TeacherLM: Teaching to Fish Rather Than Giving the Fish, Language Modeling Likewise

Nan He,Hanyu Lai,Chenyang Zhao,Zirui Cheng,Junting Pan,Ruoyu Qin,Ruofan Lu,Rui Lu,Yunchen Zhang,Gangming Zhao,Zhaohui Hou,Zhiyuan Huang,Shaoqing Lu,Ding Liang,Mingjie Zhan
2024-07-16
Abstract:Large Language Models (LLMs) exhibit impressive reasoning and data augmentation capabilities in various NLP tasks. However, what about small models? In this work, we propose TeacherLM-7.1B, capable of annotating relevant fundamentals, chain of thought, and common mistakes for most NLP samples, which makes annotation more than just an answer, thus allowing other models to learn "why" instead of just "what". The TeacherLM-7.1B model achieved a zero-shot score of 52.3 on MMLU, surpassing most models with over 100B parameters. Even more remarkable is its data augmentation ability. Based on TeacherLM-7.1B, we augmented 58 NLP datasets and taught various student models with different parameters from OPT and BLOOM series in a multi-task setting. The experimental results indicate that the data augmentation provided by TeacherLM has brought significant benefits. We will release the TeacherLM series of models and augmented datasets as open-source.

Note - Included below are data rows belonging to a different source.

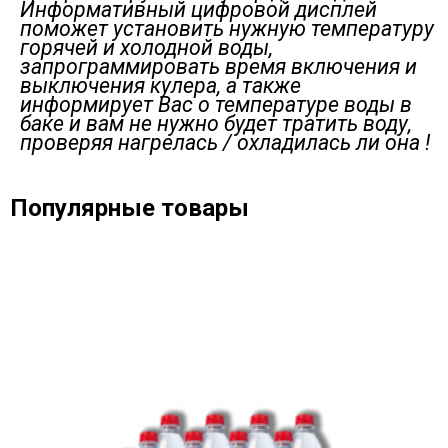
Информативный цифровой дисплей
поможет установить нужную температуру
горячей и холодной воды,
запрограммировать время включения и
выключения кулера, а также
информирует Вас о температуре воды в
баке и вам не нужно будет тратить воду,
проверяя нагрелась / охладилась ли она !
Популярные товары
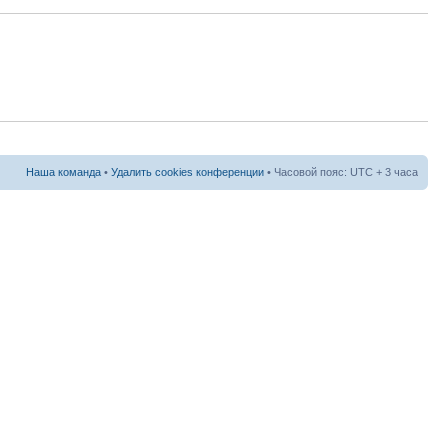
Наша команда
•
Удалить cookies конференции
• Часовой пояс: UTC + 3 часа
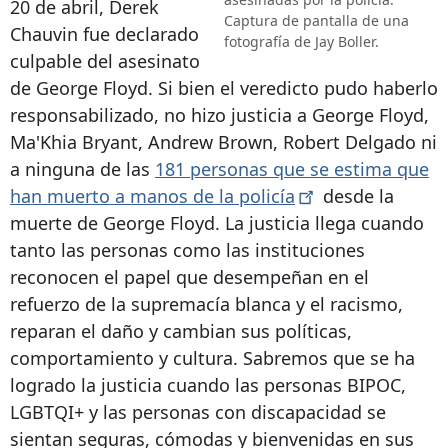
20 de abril, Derek
Captura de pantalla de una
Chauvin fue declarado
fotografía de Jay Boller.
culpable del asesinato
de George Floyd. Si bien el veredicto pudo haberlo
responsabilizado, no hizo justicia a George Floyd,
Ma'Khia Bryant, Andrew Brown, Robert Delgado ni
a ninguna de las
181 personas que se estima que
han muerto a manos de la
policía
desde la
muerte de George Floyd. La justicia llega cuando
tanto las personas como las instituciones
reconocen el papel que desempeñan en el
refuerzo de la supremacía blanca y el racismo,
reparan el daño y cambian sus políticas,
comportamiento y cultura. Sabremos que se ha
logrado la justicia cuando las personas BIPOC,
LGBTQI+ y las personas con discapacidad se
sientan seguras, cómodas y bienvenidas en sus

Computation and Language,Artificial Intelligence
What problem does this paper attempt to address?
The problem this paper attempts to address is improving data augmentation effectiveness in natural language processing (NLP) tasks, especially for small models. Specifically, the paper proposes the TeacherLM-7.1B model, which aims to annotate each sample with foundational knowledge, chains of thought, and common errors, enabling the model not only to remember the answers but also to understand the "why," thereby achieving a shift from result-oriented to process-oriented learning. Additionally, the paper demonstrates the effectiveness of TeacherLM in data augmentation for student models of different scales in a multi-task setting and proves its significant improvement in zero-shot learning capabilities.